Explicit expression for a hyperbolic limit cycles of a class of polynomial differential systems

We consider systems of differential equations in the plane,
$$x^{\prime }=\frac{dx}{dt}=P(x,y),\ \ \ y^{\prime }=\frac{dy}{dt}=Q(x,y),$$
where the dependent variables $x$ and $y$ and the independent one (the time) $t$ are real, and $P( x,y),$ $Q( x,y)$ are polynomials in the variables $x$ and $y$ with real coefficients. These differential systems are mathematical models and arise in many fields of application like biology, economics, physics and engineering, etc. The existence of limit cycles is one of the more difficult objects to study in the qualitative theory of differential systems in the plane. There is a huge literature dedicated to this topic.

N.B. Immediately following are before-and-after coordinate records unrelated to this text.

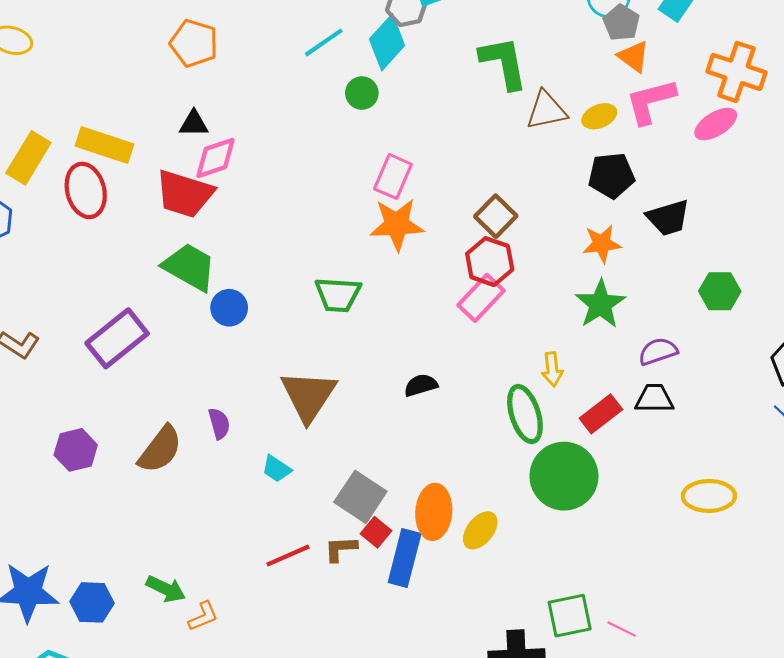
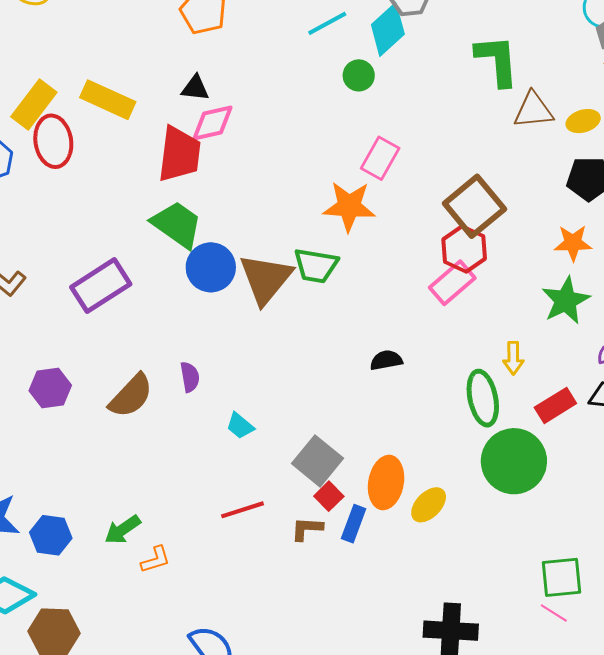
red ellipse: (86, 190) -> (53, 141), moved
red trapezoid: (185, 194) -> (179, 154), turned -106
brown square: (496, 216) -> (474, 206), size x1.5
orange star: (397, 224) -> (349, 206), moved
blue circle: (229, 308) -> (211, 267), size x1.4
brown triangle: (308, 396) -> (266, 279), moved
brown L-shape: (341, 549) -> (307, 529), moved
blue rectangle: (405, 558) -> (354, 524), size x0.7
green arrow: (166, 589) -> (123, 530), turned 114
green square: (570, 616) -> (562, 577), moved

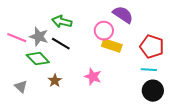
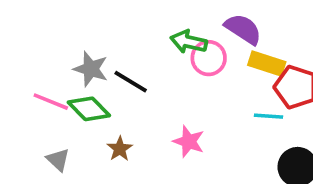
green arrow: (62, 22) -> (189, 42), moved
pink line: (17, 38) -> (51, 102), moved
yellow rectangle: (112, 46) -> (267, 63), moved
cyan line: (149, 70) -> (269, 116), moved

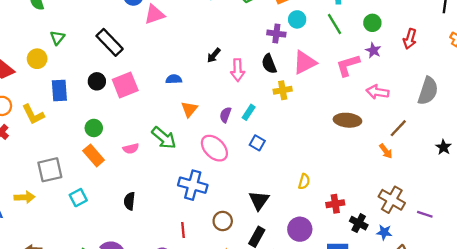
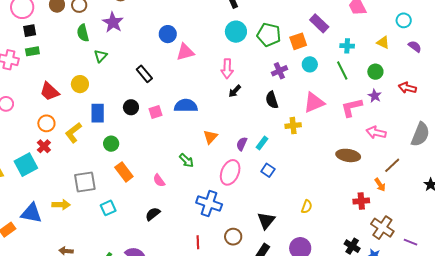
purple cross: (276, 34) -> (279, 71), moved, turned -35
green triangle: (57, 38) -> (101, 56), moved
red arrow: (410, 39) -> (407, 88), turned 84
black rectangle: (110, 42) -> (144, 74), size x0.7
black semicircle: (269, 64) -> (272, 100), moved
pink arrow: (238, 70) -> (227, 69), moved
blue semicircle: (174, 79) -> (186, 106), moved, size x1.6
pink square: (125, 85) -> (156, 112), size x0.6
yellow L-shape: (33, 114) -> (73, 133), turned 75
green circle: (94, 128) -> (111, 144), moved
green arrow: (164, 138) -> (186, 160), size x0.7
pink ellipse: (214, 148) -> (230, 172), turned 65
pink semicircle: (131, 149) -> (159, 180), moved, turned 64
black semicircle: (129, 201) -> (153, 214), turned 42
red cross: (335, 204) -> (361, 201), moved

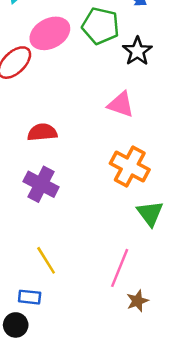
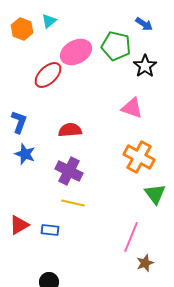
yellow line: (46, 260) -> (73, 203), moved, turned -45
blue rectangle: (30, 297) -> (50, 230), moved

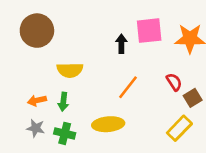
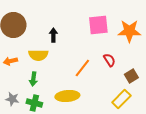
black arrow: (121, 44) -> (53, 35), moved
red semicircle: (174, 82) -> (109, 60), moved
orange arrow: (37, 100) -> (10, 61), moved

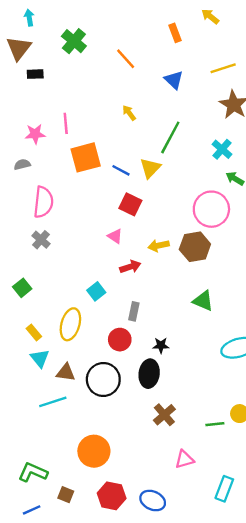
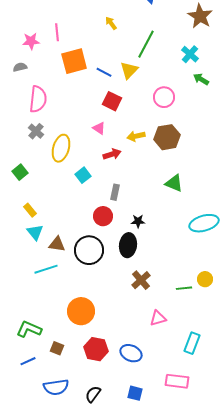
pink circle: (211, 209) -> (164, 97), moved, size x0.7
yellow ellipse: (70, 324) -> (61, 148), moved

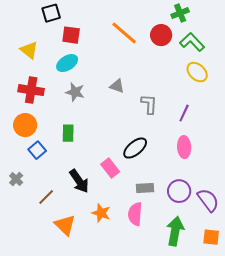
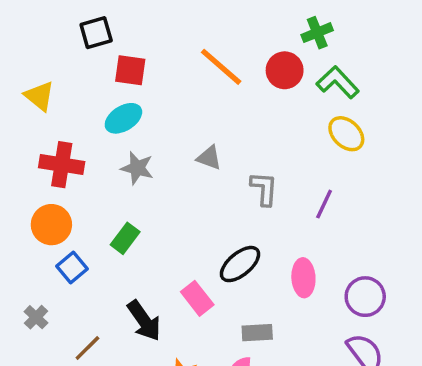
yellow triangle: (29, 50) -> (39, 96), moved
green rectangle: (68, 133) -> (125, 238), turned 36
pink ellipse: (184, 147) -> (303, 278), moved
purple circle: (179, 191) -> (365, 297), moved

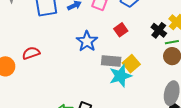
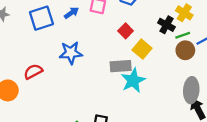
blue star: (87, 41) -> (71, 53), moved, turned -30
yellow square: (131, 64) -> (142, 49), moved

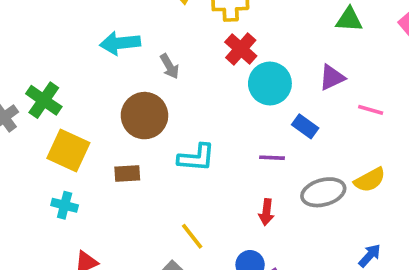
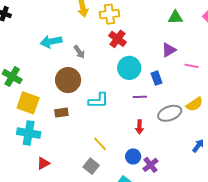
cyan circle: (270, 83) -> (129, 68), moved
blue rectangle: (305, 126) -> (156, 78), turned 40
cyan cross: (65, 205) -> (29, 133), size x1.6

It is known that for differential systems defined on the plane the existence of a first integral determines their phase portrait. Thus for polynomial differential systems a natural question arises: given a polynomial differential system in the plane, how to recognize if it has a first integral? There is a strong relation between the invariant algebraic curves and the theory of integrability. In this paper we introduce explicit expressions for invariant algebraic curves and for the first integral. Finally, we determine sufficient conditions for a class of polynomial differential systems to possess an explicitly given hyperbolic limit cycle. Concrete examples exhibiting the applicability of our results are introduced. The elementary method used in this paper seems to be fruitful to investigate more general planar dynamical systems in order to obtain explicitly some or all of their limit cycles at least in the case of hyperbolic cycles. In the spirit of the inverse approach to dynamical systems, we look for them as the ovals of suitably chosen invariant algebraic curves.